Sie mußte schon seit geraumer Zeit ausmarschirt sein; wenigstens erschien Claudine die Strecke schier endlos, die sie bereits zurückgelegt hatte – Angstthränen füllten ihre Augen und das Herz klopfte ihr zum Zerspringen. Zuletzt fand sie den Hut des geliebten Puppenlenchen, und zwar nahe dem Dickicht, das die Fahrstraße begrenzte; ihr Puls stockte bei dem Gedanken, daß das Kind in den Wald eingedrungen sei und angstvoll umherirre, und schon wollte sie die Stimme zu lautem Rufen erheben, als Kindergeschwätz, in welches sich eine männliche Stimme mischte, zu ihr drang – es war da, wo die Chaussee eine so scharfe Biegung machte, daß sich der dichte Wald plötzlich wie eine Koulisse vorschob und jeden Ausblick wehrte. Unwillkürlich preßte sie die Hände gegen die fliegende Brust und horchte. Ja, das war Baron Lothar, der eben sprach, und das Kind war bei ihm und schon nach wenigen eilenden Schritten weiter thaten sich die grünen Wände wieder vor ihr auf und sie sah die Sprechenden herankommen.

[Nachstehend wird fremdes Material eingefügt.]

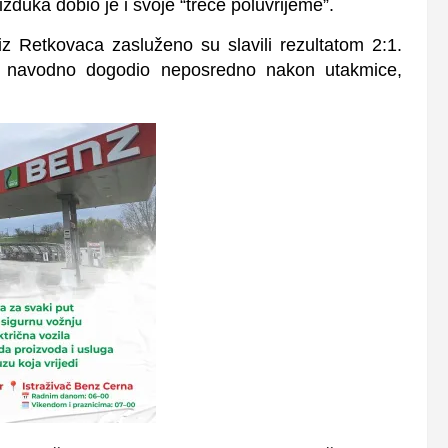
žduka dobio je i svoje “treće poluvrijeme”.
iz Retkovaca zasluženo su slavili rezultatom 2:1.
se navodno dogodio neposredno nakon utakmice,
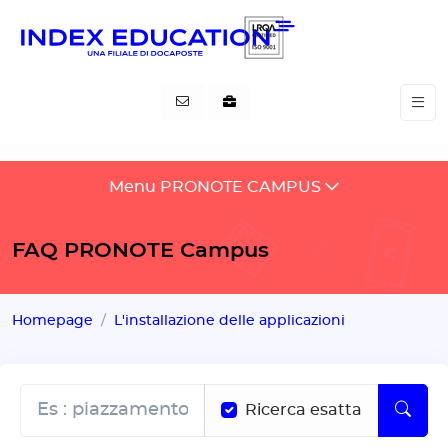
Pannello di gestione dei cookies
Menu PRONOTE CAMPUS
FAQ PRONOTE Campus
Homepage
L'installazione delle applicazioni
Ricerca esatta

Baron Lothar führte mit der Linken sein Pferd am Zügel, und auf dem rechten Arme trug er die kleine Entlaufene. Der runde Hut hing ihr im Nacken, und das dicke Blondhaar fiel wirr und tief in die Stirn und an den erhitzten Bäckchen herab. Sie mochte ihre Heldenthat bereits schwer, unter heißen Thränen, gebüßt haben; denn sie sah sehr verweint aus; aber ihr Lenchen hatte sie auch in ihrer Herzensangst und Rathlosigkeit nicht preisgegeben, sie hielt die Puppe krampfhaft fest an ihrer Brust.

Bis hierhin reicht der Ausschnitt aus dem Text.